Absentee Ballot Problems
As of October 26, more than 1.2 million voters had requested absentee ballots, and more than 700,000 ballots had been received by election officials.
But Butler County has a big problem that could potentially deny the vote to more than 3,000 Ohioans. Twenty thousand absentee ballots were sent to voters with a printing error, according to Diane Noonan, director of the Butler County Board of Elections. The mistake could prompt confused voters to enter an incomplete driver’s license number.
Butler County election officials have currently identified 180 absentee-ballot voters who received the incorrect ballots; as of Friday, 156 of these voters had been contacted, according to Eric Corbin, deputy director of the Butler County Board of Elections. He says election office staff have called and sent letters to anyone potentially affected, and they also contacted the local media. As a last resort, staffers will try to find these people at their homes.
“I so badly want this number to go down to zero,” Corbin told WhoWhatWhy, “but there may be a voter or two we can’t get to.”
Corbin said up to 3,600 voters could be affected, although he estimated that the actual number of harmed voters may turn out to be much lower, around 36 voters.

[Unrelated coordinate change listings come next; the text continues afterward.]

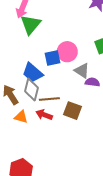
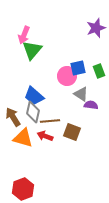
blue square: (53, 58) -> (78, 68), moved
orange triangle: (21, 117) -> (23, 138), size x1.5

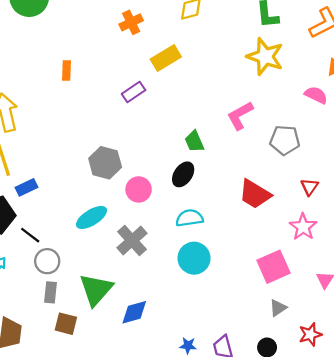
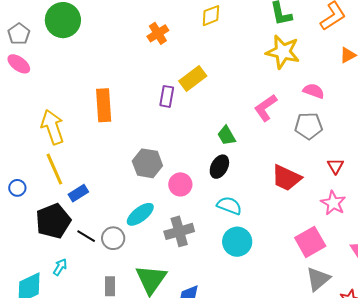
yellow rectangle: (166, 58) -> (193, 79), moved
orange rectangle: (66, 71) -> (104, 105), moved, size x1.8
purple rectangle: (134, 92) -> (167, 96), turned -40
pink semicircle: (316, 95) -> (314, 91), moved
cyan semicircle: (189, 218) -> (229, 206), turned 35
gray cross: (132, 241) -> (179, 231), turned 32
gray circle: (47, 261) -> (113, 238), moved
gray triangle: (278, 308) -> (318, 279), size x1.5

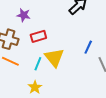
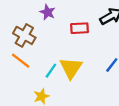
red rectangle: (38, 36) -> (80, 28), moved

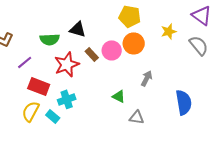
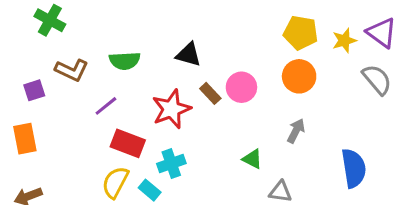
yellow pentagon: (130, 16) -> (301, 33), moved
yellow star: (169, 31) -> (344, 40), moved
green semicircle: (50, 39) -> (125, 61), moved
orange circle: (134, 43) -> (299, 76), moved

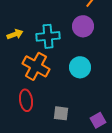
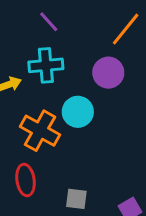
cyan cross: (48, 36) -> (46, 65), moved
cyan circle: (80, 67) -> (78, 112), moved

Noonan cited state code as the reason for taking such exhaustive measures to track down affected voters. She said the incomplete absentee ballots that are not corrected by voters will be considered invalid. She plans to make a formal request of Secretary of State Husted to validate them, but the outcome of that request is uncertain.
Mike Brickner, director of All Voting Is Local, is particularly worried about absentee voters who live overseas or serve in the military, who may be difficult or impossible to contact in time. Brickner also thinks the county board of elections is taking too strict an interpretation of state code in chasing after these ballots. “No one is challenging whether they are eligible voters,” he said.
Even mailing the ballots can turn out to be an obstacle. In some counties, a single “Forever” stamp is insufficient to cover the postage of absentee ballots. Ballots in these counties, because they have several pages or a larger format, weigh more than a standard letter.
Voters in those counties, however, may not be aware of this, and simply mail in the ballot without weighing it first. Turcer recommends that absentee voters can avoid possible problems by weighing their envelopes before mailing them.
For instance, in Hamilton County, voters who live in Cincinnati need two stamps (or have to pay 71 cents in postage) to mail an absentee ballot, whereas voters outside the city need only one stamp (50 cents in postage).
Postage for absentee ballots is not a new issue in Ohio, said Brickner. There were various ways, official and unofficial, that this was dealt with, but in this election it is unclear what the official state policy is.
“It’s leading to quite a bit of fear and confusion,” Brickner said.
He has sent a formal letter, co-signed by Common Cause Ohio, the League of Women Voters, and the Ohio Voter Rights Coalition, seeking clarification from Ohio Secretary of State Jon Husted. He has not received a reply.